たとえば、鋼をステンレスで挟み込んであれば「刃先以外は錆びにくい」ことになりますし、高価なステンレスを安価なステンレスで挟み込んでいれば「比較的安価に高価な素材の切れ味を得られる」ことになります。
家庭用の包丁に本割り込みが好まれるのは、これらの理由からです。
おすすめの家庭用包丁は?
おすすめの包丁は、とても難しい問題です。
たとえば、安くて切れ味の良い包丁であれば鋼を選ぶことになりますが、鋼はすぐに錆びてしまいますので手入れに手間がかかります。
しかし、安価なステンレス包丁はおすすめできません。
切れ味の良いステンレス包丁は、高価です。
安価なステンレス包丁は切れ味に難点がありますので、料理初心者が使うと「危ない」「変な癖がついてしまう」などのデメリットが生じることになります。
包丁選びは、とても複雑な問題なのです。
あえておすすめを挙げるとすれば、鋼の本割込み包丁です。
挟み込む鋼の種類によって「研ぎにくさ」の問題が生じることもありますが、青紙スーパーや青紙1号などを選ばなければ大きな問題にはならないはずです。

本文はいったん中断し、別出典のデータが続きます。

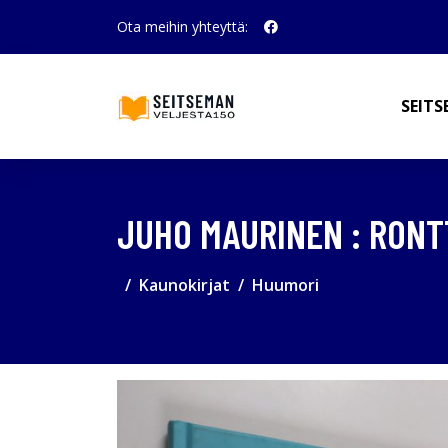
Ota meihin yhteyttä:
SEITS
JUHO MAURINEN : RONTT
Kaunokirjat
Huumori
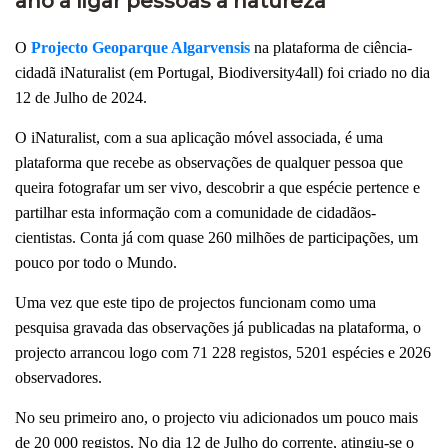
ano a ligar pessoas à natureza
O
Projecto Geoparque Algarvensis
na plataforma de ciência-
cidadã iNaturalist (em Portugal, Biodiversity4all) foi criado no dia
12 de Julho de 2024.
O iNaturalist, com a sua aplicação móvel associada, é uma
plataforma que recebe as observações de qualquer pessoa que
queira fotografar um ser vivo, descobrir a que espécie pertence e
partilhar esta informação com a comunidade de cidadãos-
cientistas. Conta já com quase 260 milhões de participações, um
pouco por todo o Mundo.
Uma vez que este tipo de projectos funcionam como uma
pesquisa gravada das observações já publicadas na plataforma, o
projecto arrancou logo com 71 228 registos, 5201 espécies e 2026
observadores.
No seu primeiro ano, o projecto viu adicionados um pouco mais
de 20 000 registos. No dia 12 de Julho do corrente, atingiu-se o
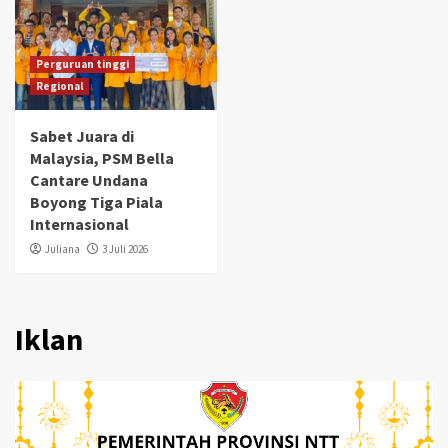
Perguruan tinggi
Regional
Sabet Juara di
Malaysia, PSM Bella
Cantare Undana
Boyong Tiga Piala
Internasional
Juliana
3 Juli 2026
Iklan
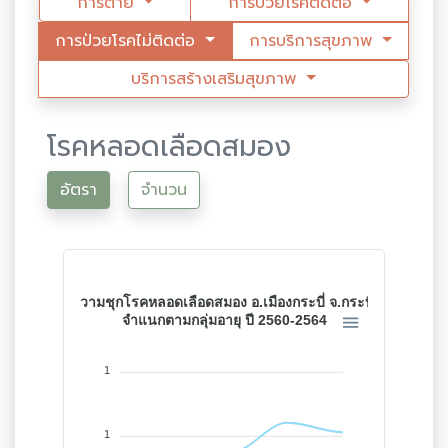
การตาย
การป่วยโรคติดต่อ
การป่วยโรคไม่ติดต่อ
การบริการสุขภาพ
บริการสร้างเสริมสุขภาพ
โรคหลอดเลือดสมอง
อัตรา
จำนวน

もちろん、5000円前後のステンレス包丁も悪くありませんが、同価格帯の鋼(黄紙や白紙など)と比べると「研ぐのが難しい(刃をつけるのに時間がかかる)」ことになりますので、料理をはじめたばかりの方ですと難しく感じられるはずです。
まとめ
包丁の素材には、大きく鋼とステンレスがあります。
また、本割り込み包丁のように「鋼をステンレスで挟み込んでいる包丁(または高価なステンレスを安価なステンレスで挟み込んでいる包丁)」などもあります。
包丁選びは複雑です。
加えて、熱処理の問題もあります。
同じ素材の包丁であっても熱処理の方法によって異なる特徴を持つことになりますので、最終的には実際に使ってみることで判断するしかない部分もあります。